Mike Shinoda: You can break it down even simpler, If you want to make that song then let’s put sample drums in the verses, lets do a verse chorus, bridge chorus structure, let’s put in ‘Hybrid Theory’ guitar harmonics through light distortion in the verses. And let’s put power chords in the chorus. It got to the point that it was so stupid simple we felt like we can do that with our eyes shut. It’s something we did forever and we don’t need to do that anymore. In fact, when the songs came up that were really the opposite of that and were really different — the times that the guys in the band heard the demo and went, “I don’t even know if I like it or hate it ’cause it’s so different it scrambles my brain” — those were the moments that were really exciting for all of us. Even if I decided that’s a little too weird and I don’t like it, it was still a moment that straightened out our course to let us know where we were at.
Chester Bennington: It kept us in the place, knowing, “OK, we can be aggressive without being metal and we can be rock without being, you know obvious. And we can be hip-hop and not be cliché. And we can do all those things in a way that still sounds very Linkin Park because we’ve always used electronics in our music.” It just seemed like we flipped things around a little bit this time. All those things that were textural in the past with the beeps, and the pops and the beats came really to the forefront, whereas a lot of the things like strings and guitars and piano fell back and became more textural.
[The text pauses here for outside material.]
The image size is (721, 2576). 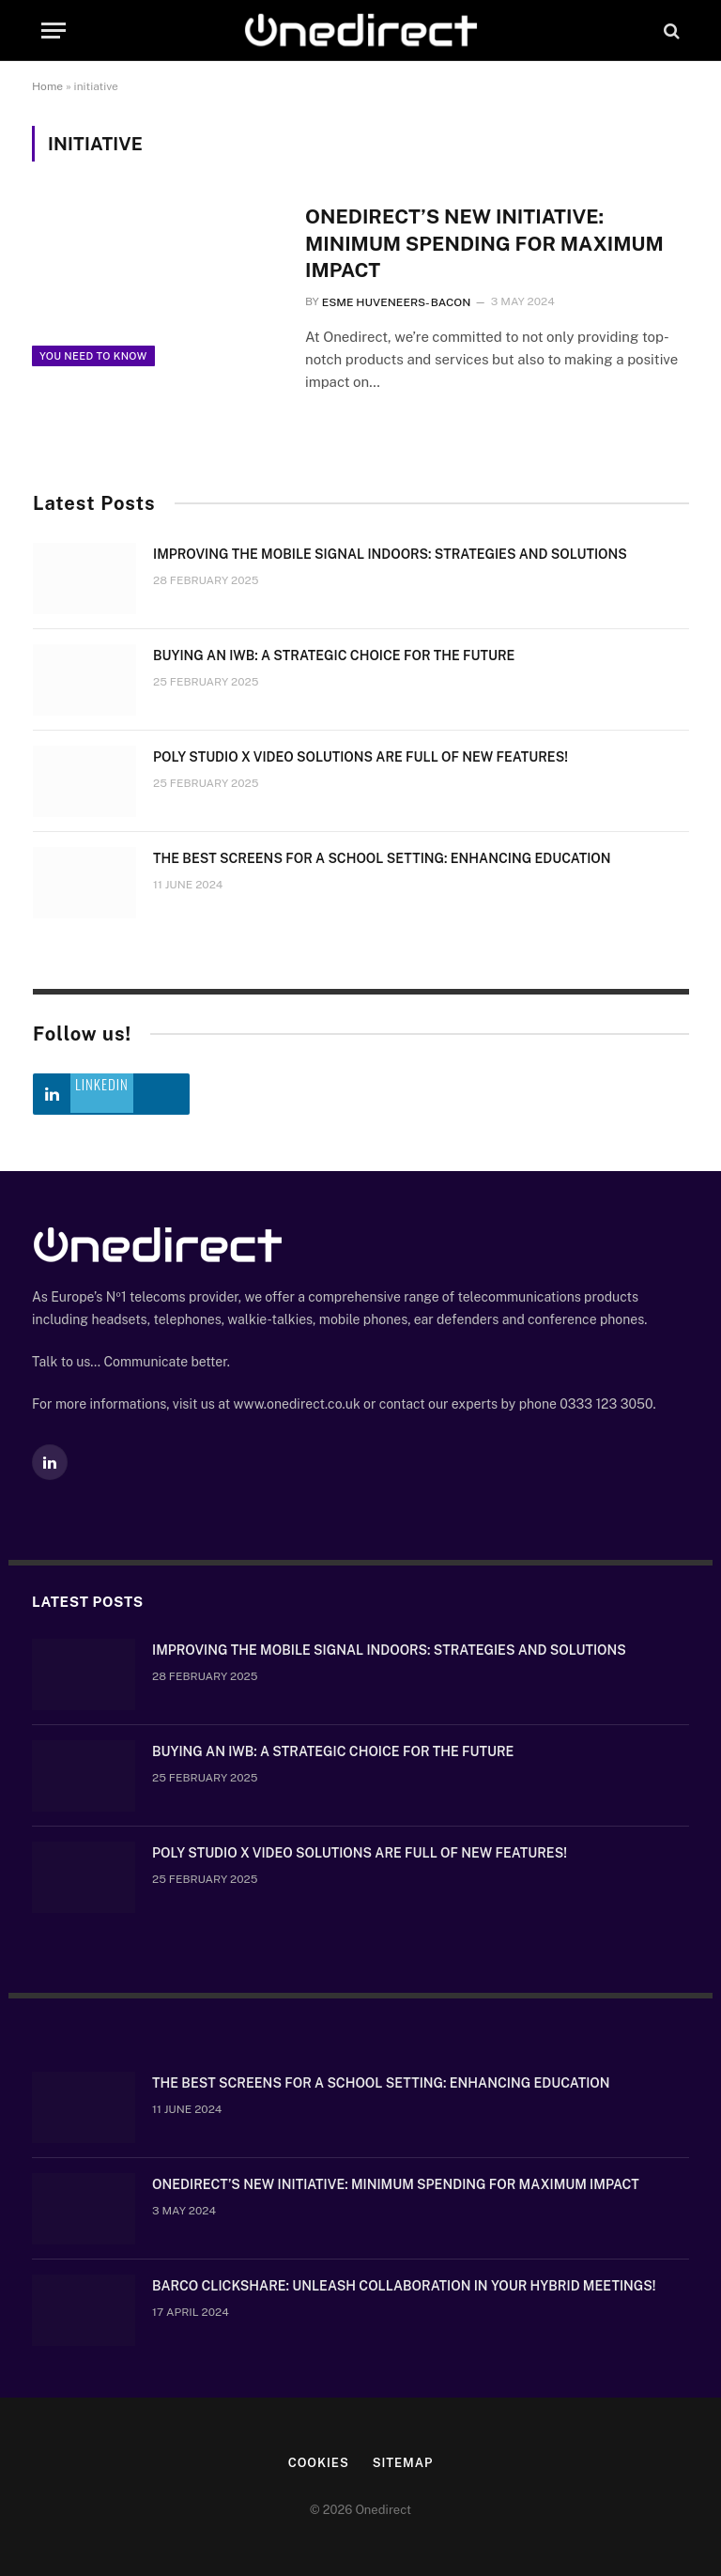 What do you see at coordinates (318, 2463) in the screenshot?
I see `Cookies` at bounding box center [318, 2463].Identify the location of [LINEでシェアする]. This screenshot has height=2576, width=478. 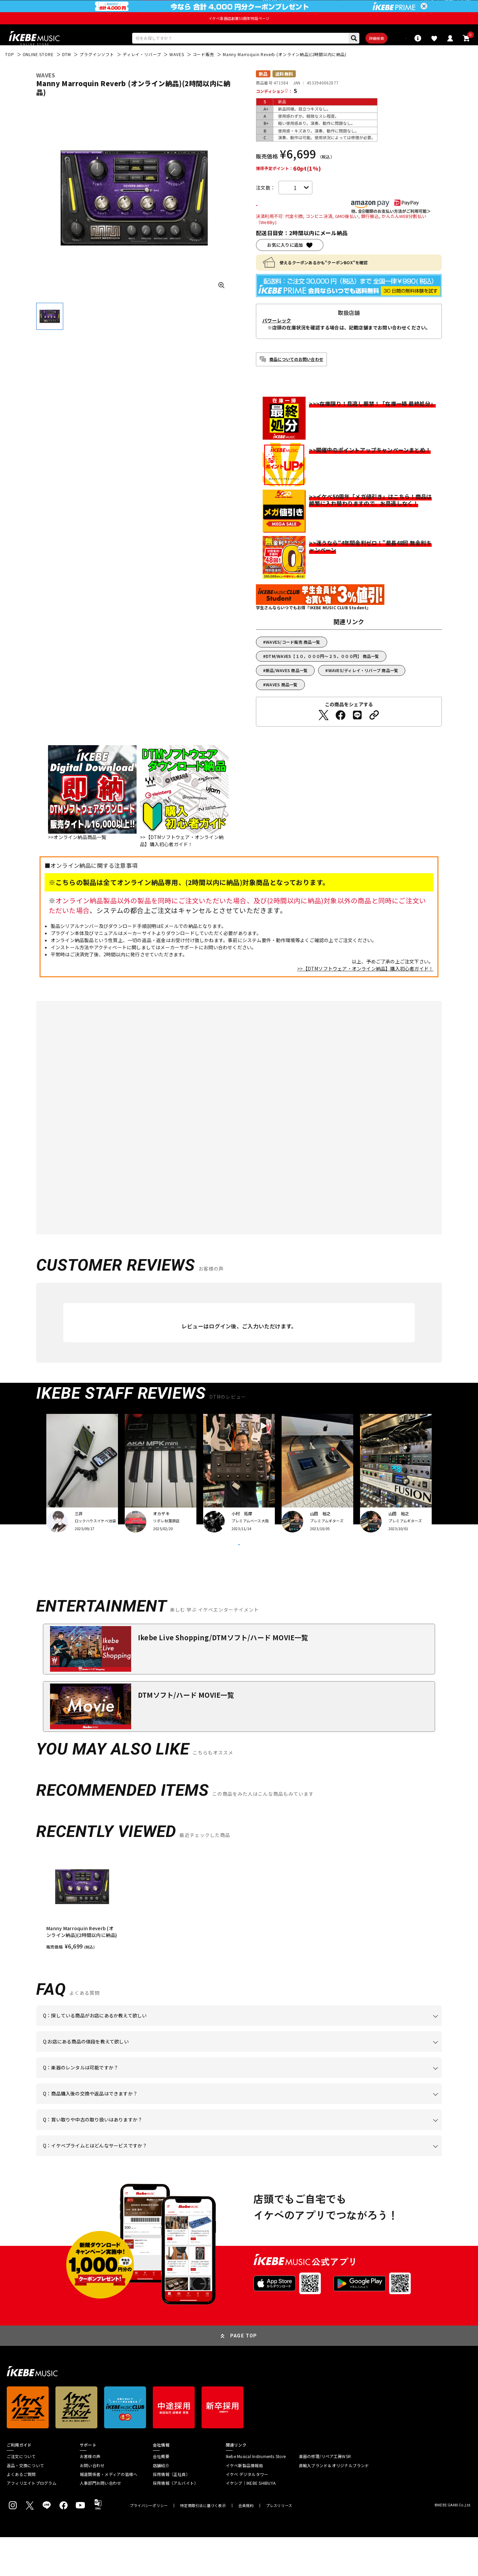
(357, 736).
Some critics have compared this album to Radiohead’s ‘Kid A,’ which is a strong compliment. They had a formula, they mastered the kind of textural atmospheric guitar rock they helped pioneer, and then they went off into left field. Were they an influence for ‘A Thousand Suns’ or were there other artists you were listened to that inspired your creativity?
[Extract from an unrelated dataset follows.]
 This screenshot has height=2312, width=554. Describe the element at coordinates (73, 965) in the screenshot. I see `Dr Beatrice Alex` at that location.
Mike Shinoda: One thing we found with this record was that writers and critics who never have been particularly positive about the band are coming around to some degree. It’s kind of shocking to us and we welcome it, obviously.
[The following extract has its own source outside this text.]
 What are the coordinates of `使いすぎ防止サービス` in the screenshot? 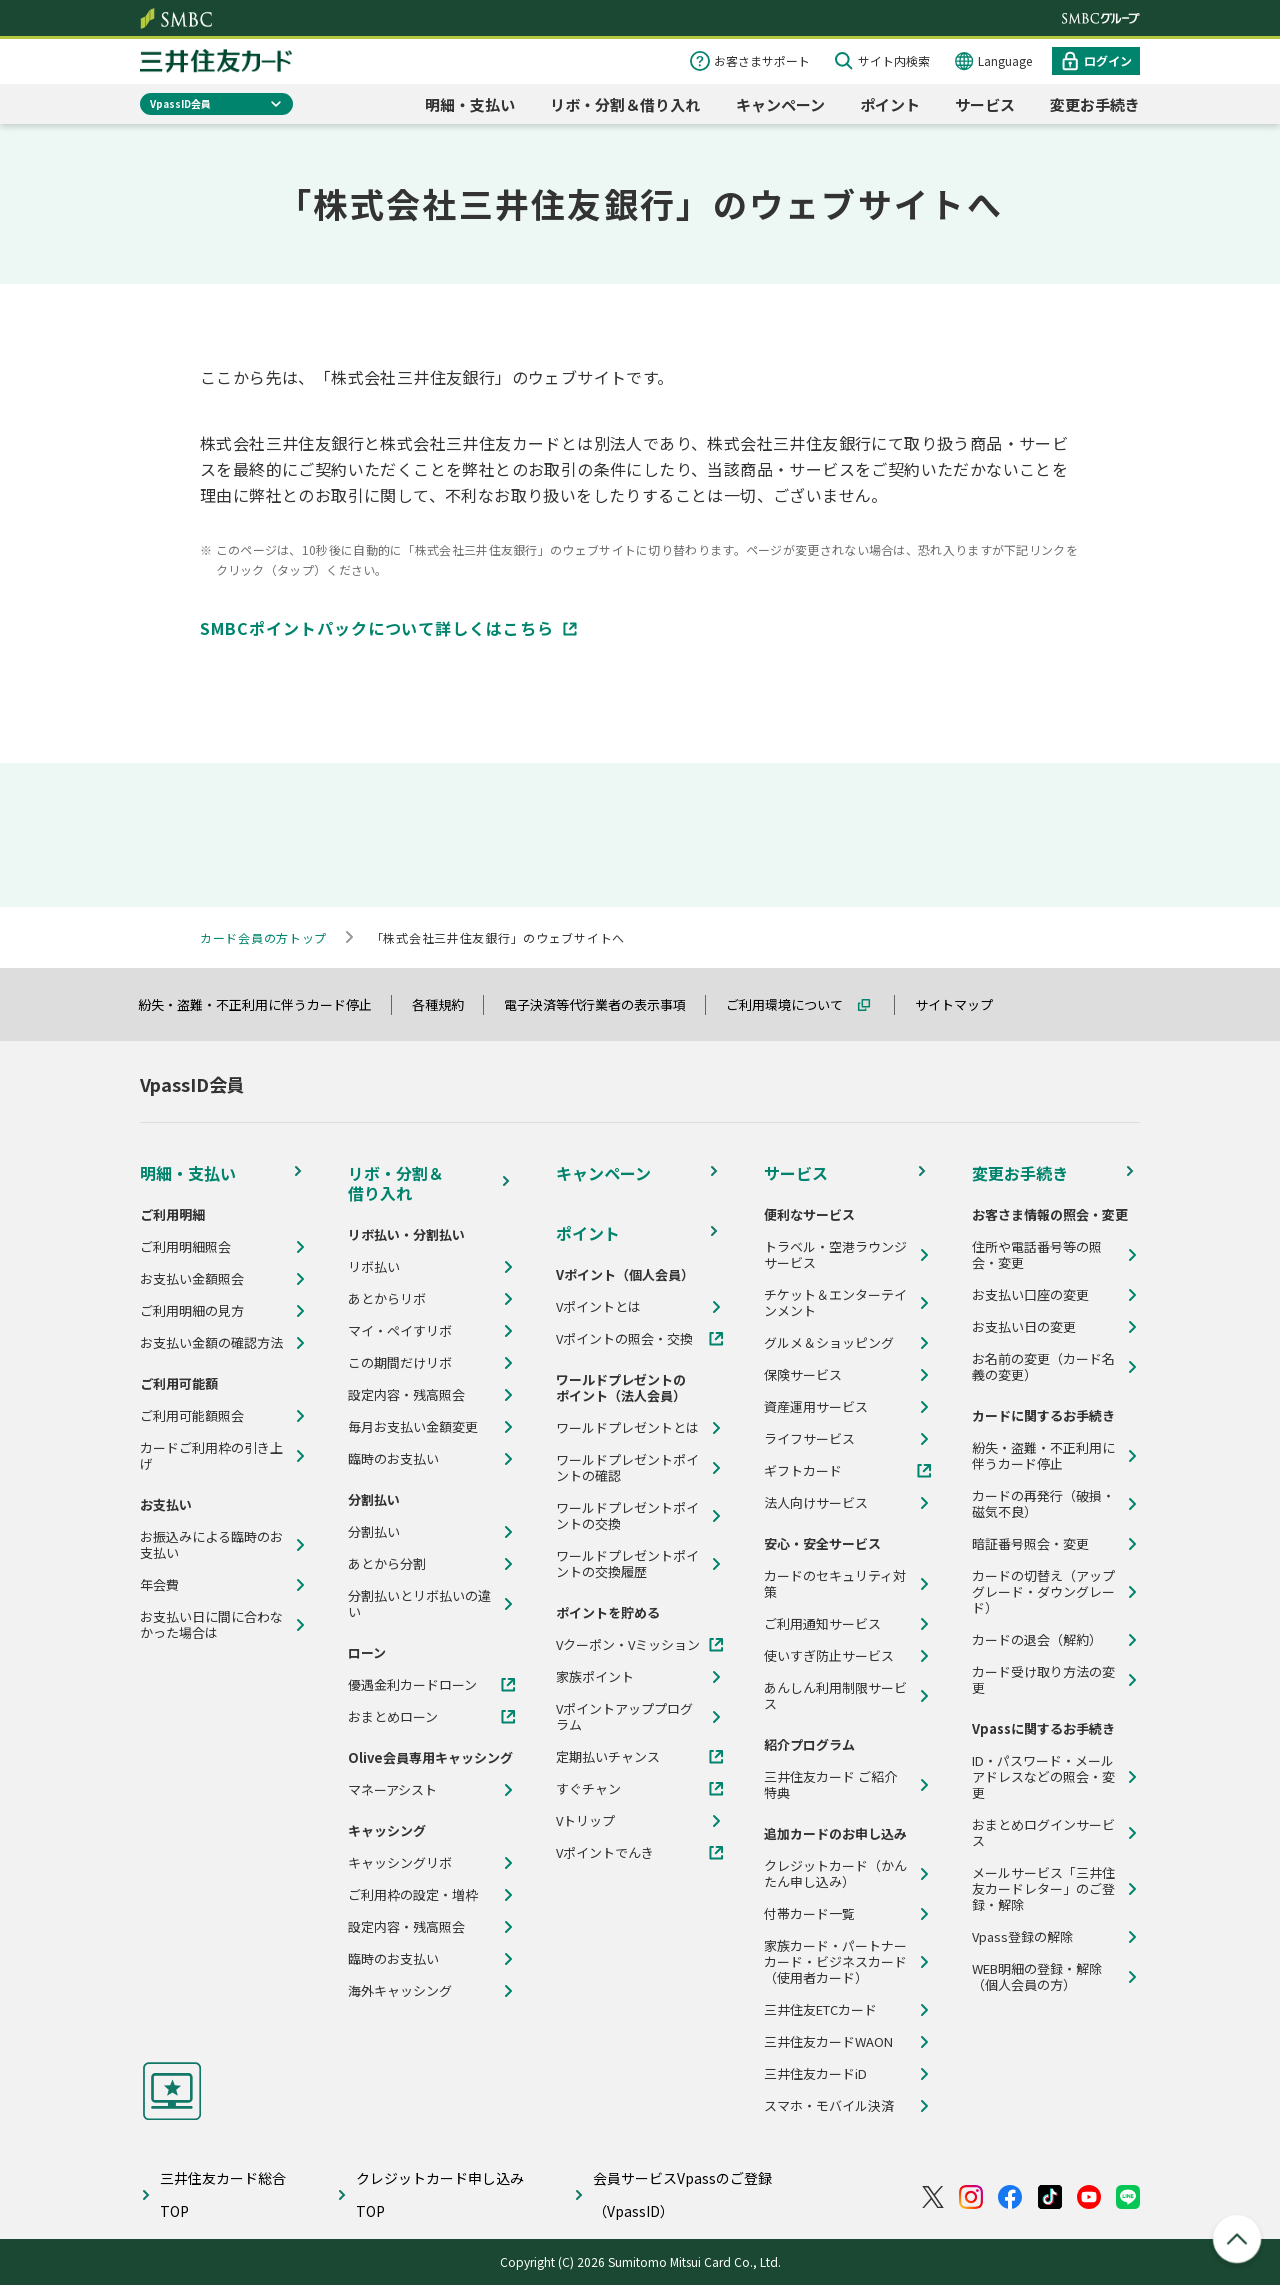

Chester Bennington: I’ve gotten use to getting two-star reviews [laughs].
Mike Shinoda: So to start getting five-star reviews on the record was surprising to a lot of us. At the same time, we can’t base our self-worth or the worth of our band on that stuff. It just wouldn’t be healthy. For us to make a record that we feel like we challenged ourselves and we potentially got better as musicians and as writers, that’s a big deal for us.
Chester Bennington: I think also our willingness to really create our own sounds and use them in ways and in patterns rhythmically that kind of throws you off a little bit [is a big accomplishment for us on this album. Also, we were graciously allowed to use speeches by Mario Savio, Martin Luther King and Robert Oppenheimer and that really create this seamless experience that is meant to be listened to from beginning to end. We intentionally wanted to take people out of what they were doing and transport them to something else, some other place.
Mike Shinoda: And we know it’s challenging, because we all listen to music in little bite-sized pieces now. But when we were kids we used to listen to records in vinyl and cassette, and you just put it on and listened to the whole thing and got that whole experience. As unpopular as it is right now to do that, we wanted to make a case for that at this point in time. Also, I feel like a lot is made of the fact that we had a sound that people recognized as our thing, and in the past few years we’ve gone pretty far away from that. I think [that] we want our fans, and people that do know that old sound and love that old thing is, to know that we’re not closing the door on them. We’re not saying that just because we’re making something that sounds different that they’re uncool now. When you come to our show, we play the old stuff, too, and that’s just to say to them that is a moment in time and at that time we were making something to us that felt fresh, and now we’re making something else that feels fresh and we just hope to continue to do that.